India Wants to Discuss RBI `Governance Issues' With Central Bank
(Bloomberg) -- India’s government wants to discuss changes to the Reserve Bank of India’s governance structure at a board meeting next month, including setting up some oversight panels, Economic Secretary Subhash Chandra Garg told ET Now.
Garg, who is a government nominee for the RBI board, told another television channel, CNBC-TV18, that the administration will ask for more interim dividends from the central bank as it seeks to plug gaps in its budget before a general election next year.
The proposals to discuss governance at the RBI’s Dec. 14 board meeting may further inflame tensions between the finance ministry and central bank.
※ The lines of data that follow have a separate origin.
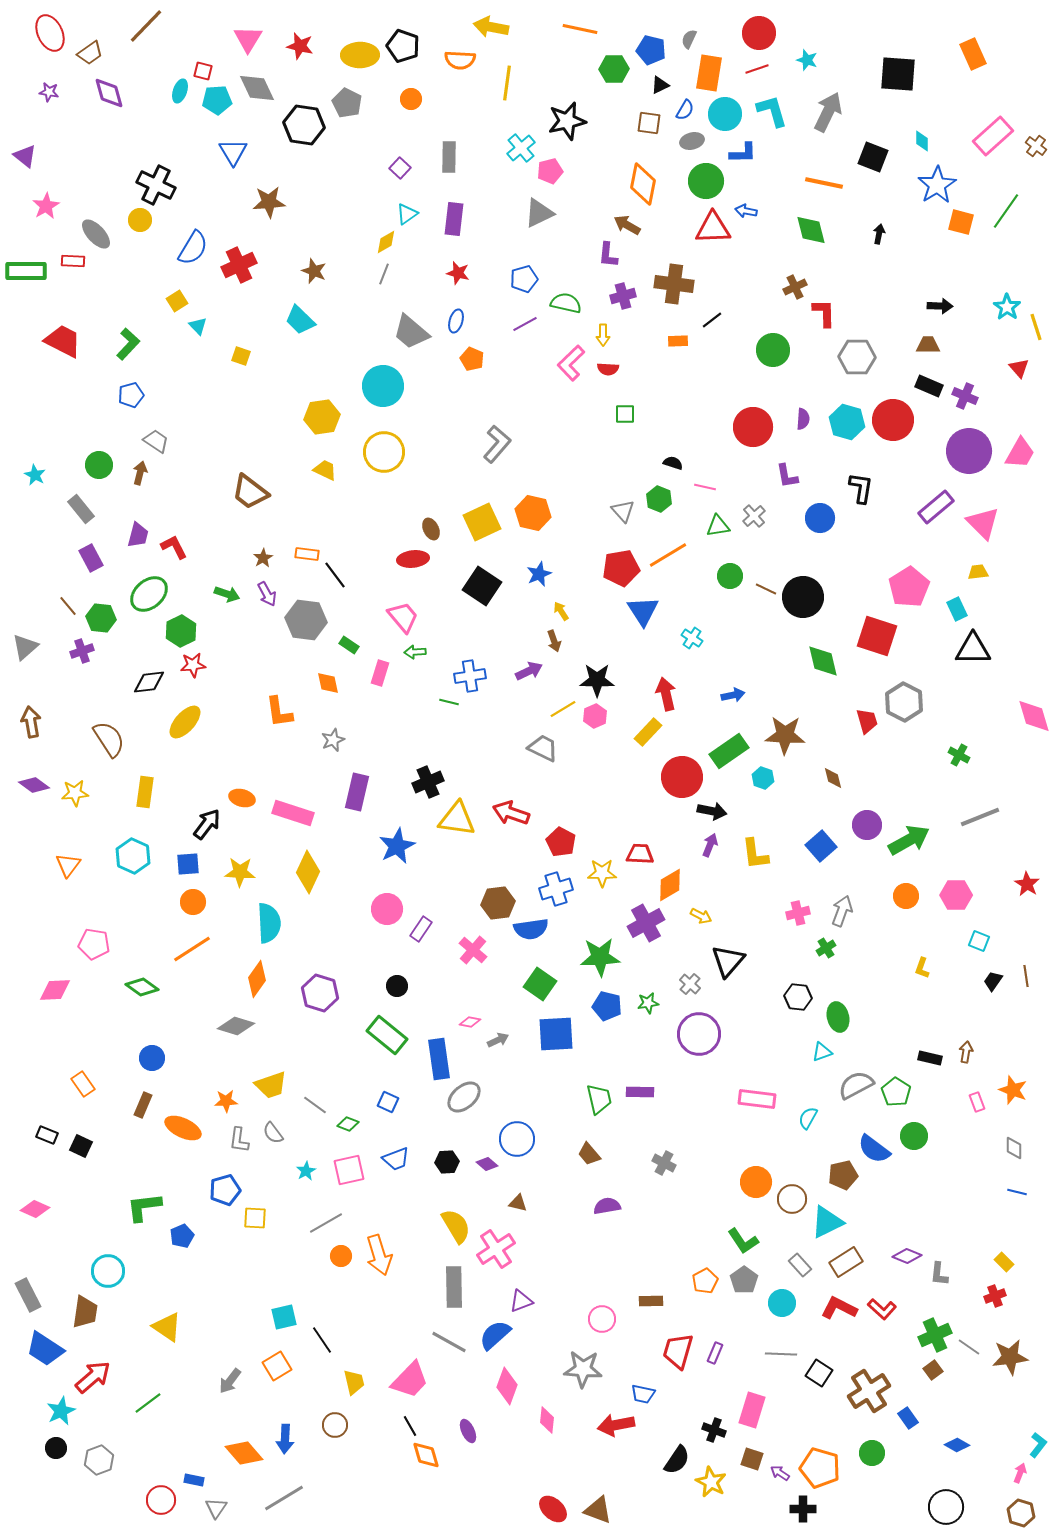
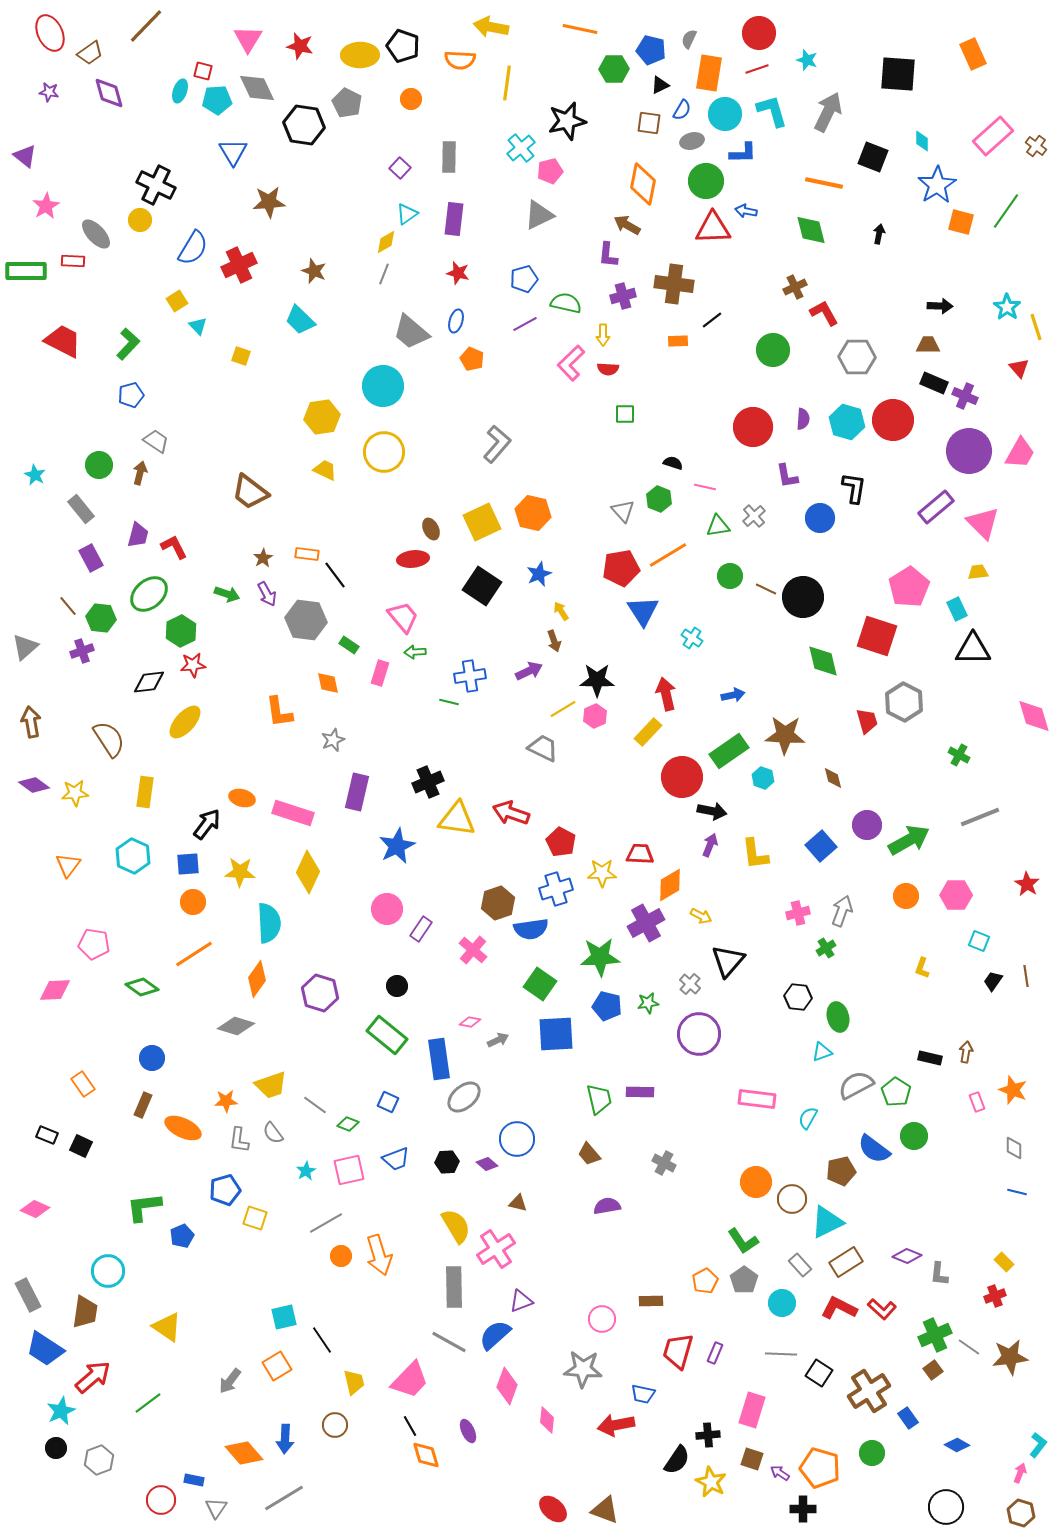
blue semicircle at (685, 110): moved 3 px left
gray triangle at (539, 213): moved 2 px down
red L-shape at (824, 313): rotated 28 degrees counterclockwise
black rectangle at (929, 386): moved 5 px right, 3 px up
black L-shape at (861, 488): moved 7 px left
brown hexagon at (498, 903): rotated 12 degrees counterclockwise
orange line at (192, 949): moved 2 px right, 5 px down
brown pentagon at (843, 1175): moved 2 px left, 4 px up
yellow square at (255, 1218): rotated 15 degrees clockwise
black cross at (714, 1430): moved 6 px left, 5 px down; rotated 25 degrees counterclockwise
brown triangle at (598, 1510): moved 7 px right
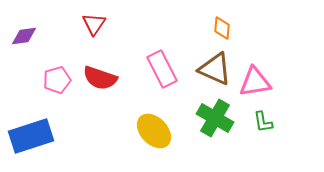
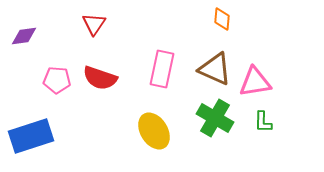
orange diamond: moved 9 px up
pink rectangle: rotated 39 degrees clockwise
pink pentagon: rotated 20 degrees clockwise
green L-shape: rotated 10 degrees clockwise
yellow ellipse: rotated 12 degrees clockwise
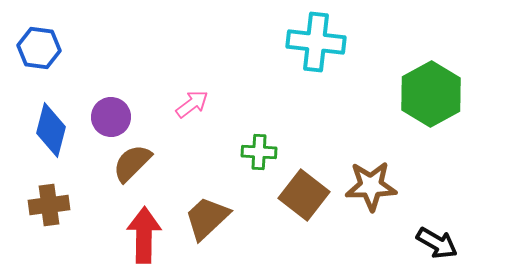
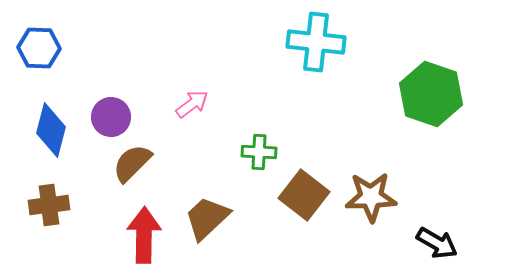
blue hexagon: rotated 6 degrees counterclockwise
green hexagon: rotated 12 degrees counterclockwise
brown star: moved 11 px down
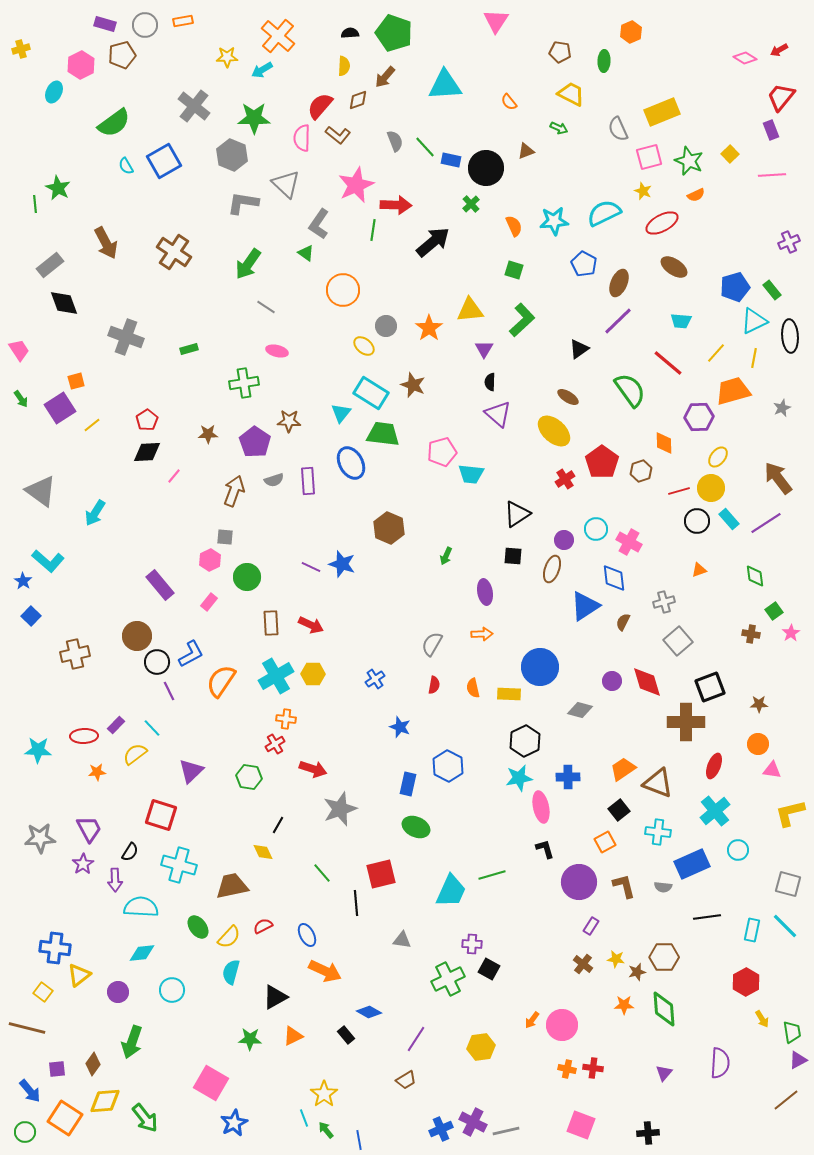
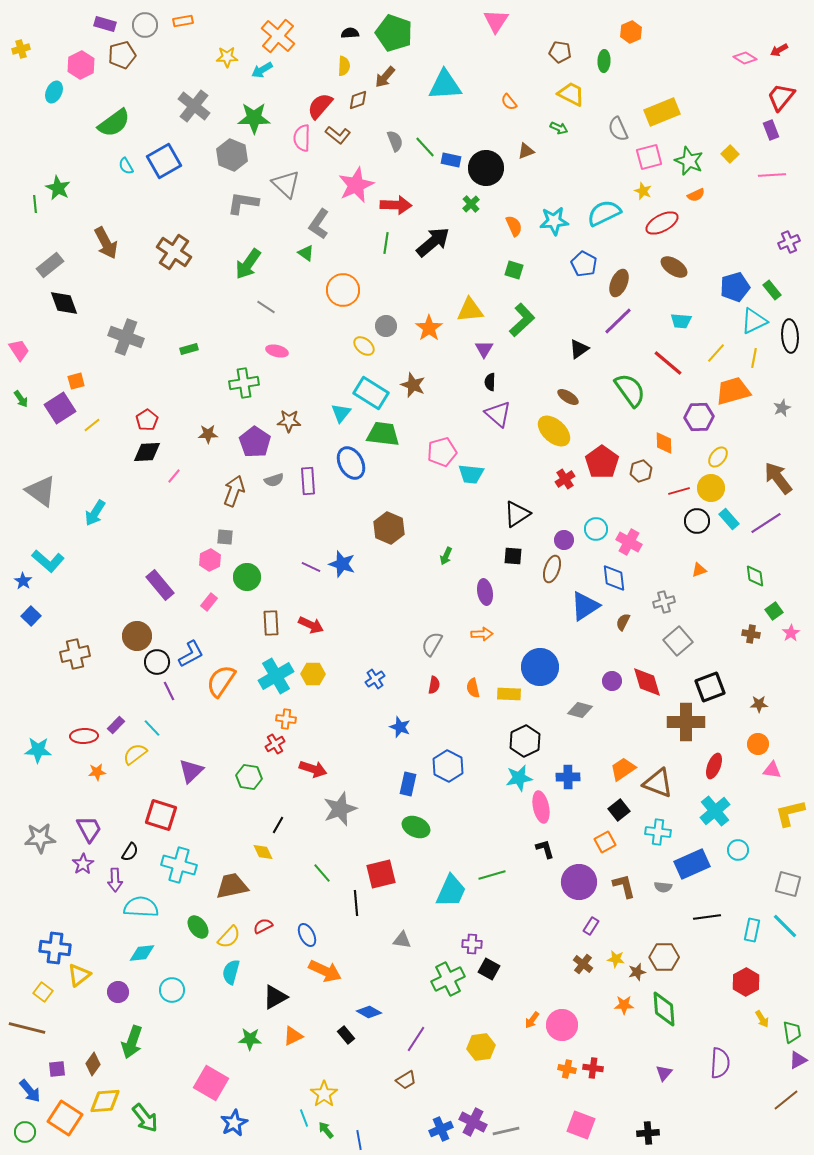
green line at (373, 230): moved 13 px right, 13 px down
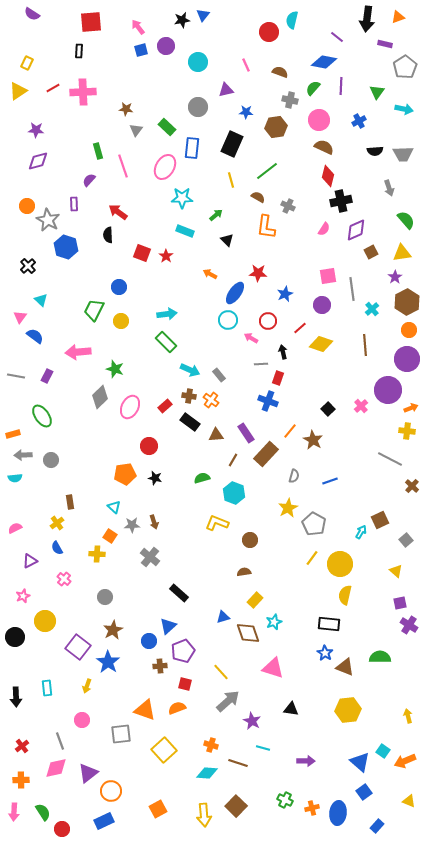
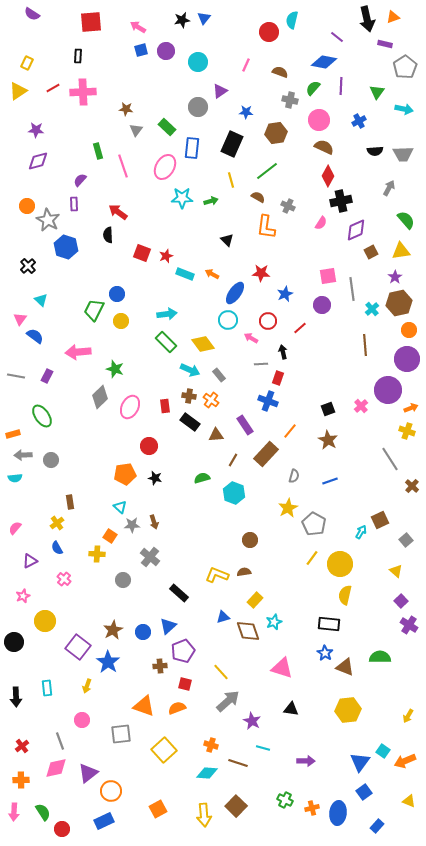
blue triangle at (203, 15): moved 1 px right, 3 px down
orange triangle at (398, 17): moved 5 px left
black arrow at (367, 19): rotated 20 degrees counterclockwise
pink arrow at (138, 27): rotated 21 degrees counterclockwise
purple circle at (166, 46): moved 5 px down
black rectangle at (79, 51): moved 1 px left, 5 px down
pink line at (246, 65): rotated 48 degrees clockwise
purple triangle at (226, 90): moved 6 px left, 1 px down; rotated 21 degrees counterclockwise
brown hexagon at (276, 127): moved 6 px down
red diamond at (328, 176): rotated 15 degrees clockwise
purple semicircle at (89, 180): moved 9 px left
gray arrow at (389, 188): rotated 133 degrees counterclockwise
green arrow at (216, 215): moved 5 px left, 14 px up; rotated 24 degrees clockwise
pink semicircle at (324, 229): moved 3 px left, 6 px up
cyan rectangle at (185, 231): moved 43 px down
yellow triangle at (402, 253): moved 1 px left, 2 px up
red star at (166, 256): rotated 16 degrees clockwise
red star at (258, 273): moved 3 px right
orange arrow at (210, 274): moved 2 px right
blue circle at (119, 287): moved 2 px left, 7 px down
brown hexagon at (407, 302): moved 8 px left, 1 px down; rotated 15 degrees clockwise
pink triangle at (20, 317): moved 2 px down
yellow diamond at (321, 344): moved 118 px left; rotated 35 degrees clockwise
red rectangle at (165, 406): rotated 56 degrees counterclockwise
black square at (328, 409): rotated 24 degrees clockwise
yellow cross at (407, 431): rotated 14 degrees clockwise
purple rectangle at (246, 433): moved 1 px left, 8 px up
brown star at (313, 440): moved 15 px right
gray line at (390, 459): rotated 30 degrees clockwise
cyan triangle at (114, 507): moved 6 px right
yellow L-shape at (217, 523): moved 52 px down
pink semicircle at (15, 528): rotated 24 degrees counterclockwise
gray circle at (105, 597): moved 18 px right, 17 px up
purple square at (400, 603): moved 1 px right, 2 px up; rotated 32 degrees counterclockwise
brown diamond at (248, 633): moved 2 px up
black circle at (15, 637): moved 1 px left, 5 px down
blue circle at (149, 641): moved 6 px left, 9 px up
pink triangle at (273, 668): moved 9 px right
orange triangle at (145, 710): moved 1 px left, 4 px up
yellow arrow at (408, 716): rotated 136 degrees counterclockwise
blue triangle at (360, 762): rotated 25 degrees clockwise
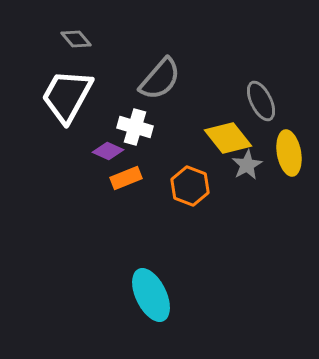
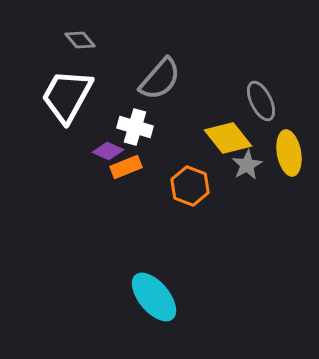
gray diamond: moved 4 px right, 1 px down
orange rectangle: moved 11 px up
cyan ellipse: moved 3 px right, 2 px down; rotated 14 degrees counterclockwise
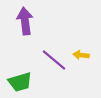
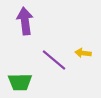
yellow arrow: moved 2 px right, 2 px up
green trapezoid: rotated 15 degrees clockwise
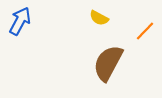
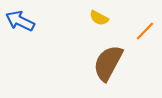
blue arrow: rotated 92 degrees counterclockwise
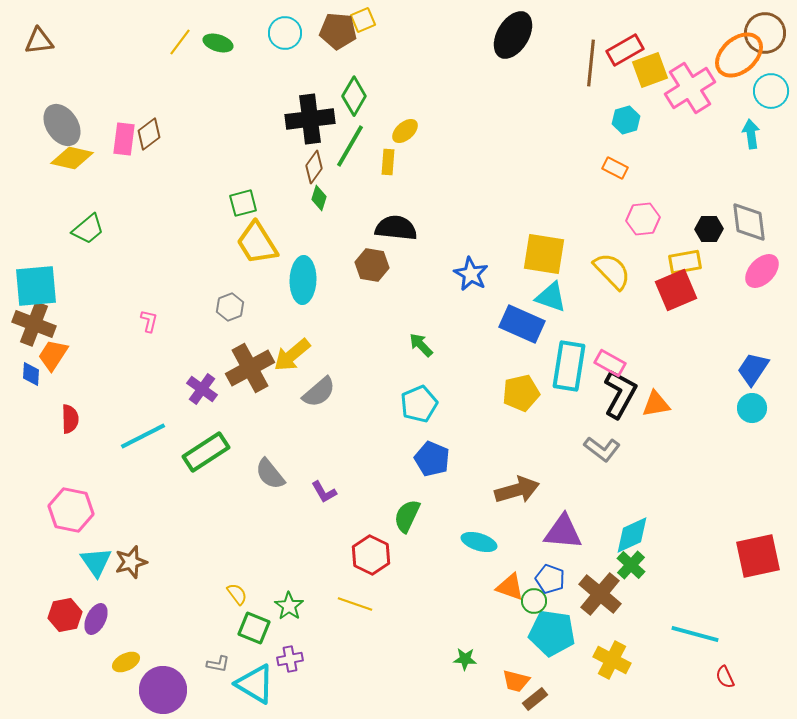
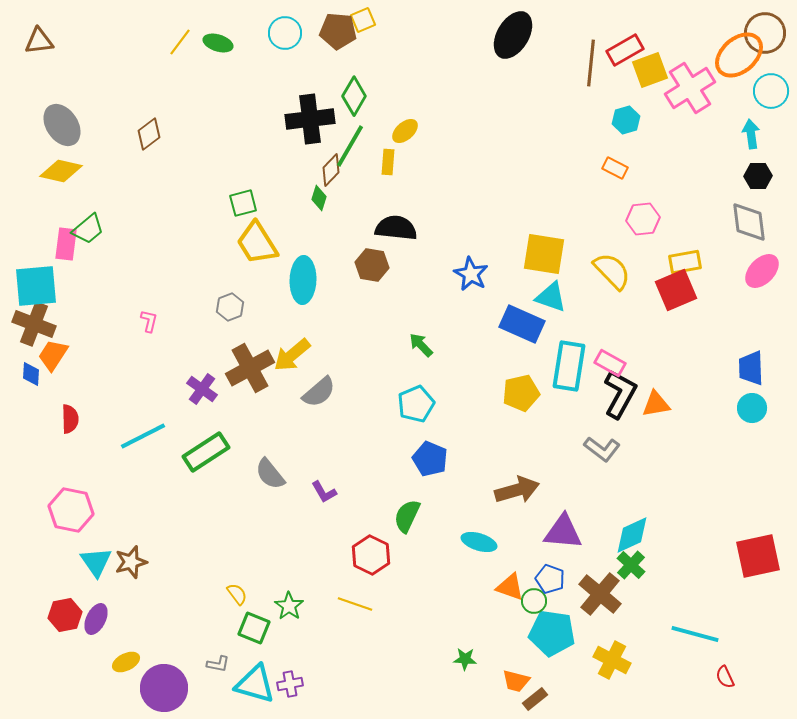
pink rectangle at (124, 139): moved 58 px left, 105 px down
yellow diamond at (72, 158): moved 11 px left, 13 px down
brown diamond at (314, 167): moved 17 px right, 3 px down; rotated 8 degrees clockwise
black hexagon at (709, 229): moved 49 px right, 53 px up
blue trapezoid at (753, 369): moved 2 px left, 1 px up; rotated 36 degrees counterclockwise
cyan pentagon at (419, 404): moved 3 px left
blue pentagon at (432, 459): moved 2 px left
purple cross at (290, 659): moved 25 px down
cyan triangle at (255, 684): rotated 15 degrees counterclockwise
purple circle at (163, 690): moved 1 px right, 2 px up
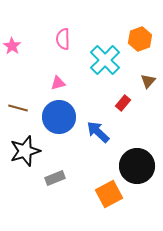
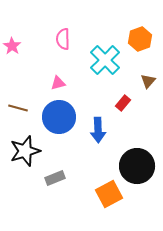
blue arrow: moved 2 px up; rotated 135 degrees counterclockwise
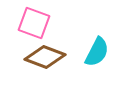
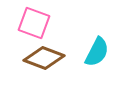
brown diamond: moved 1 px left, 1 px down
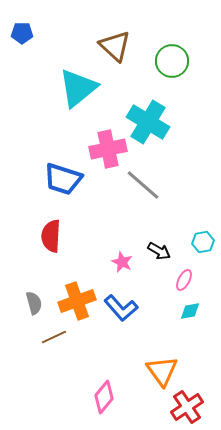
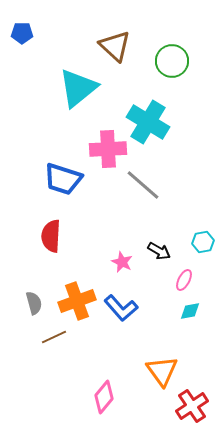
pink cross: rotated 9 degrees clockwise
red cross: moved 5 px right, 1 px up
The two have been at loggerheads over issues including the transfer of surplus funds, easing of bad-loan rules and providing liquidity to the shadow-banking sector. Signs of a truce emerged at a meeting between the two sides last week, but Garg’s comments suggest the dispute is far from over.
“We should not shy away from discussions or have a fresh look,” Garg told ET Now. Any changes to the board’s governance structure shouldn’t be construed as an attempt to control the RBI’s powers, he said.
The RBI’s board is an advisory body that guides the regulator, leaving decision-making to Governor Urjit Patel and his colleagues. Bloomberg reported earlier this month that the government is proposing changes that will enable closer supervision of the central bank.
Swaminathan Gurumurthy, a chartered accountant nominated to the RBI board by the government, and other nominees such as Garg and Rajiv Kumar, have recently commented about perceived shortcomings in banking supervision, the flow of credit to industry and the need for easing financial conditions to counter a crisis in the shadow-banking sector. Garg told CNBC that the tight liquidity conditions were a concern and would be discussed at the next board meeting.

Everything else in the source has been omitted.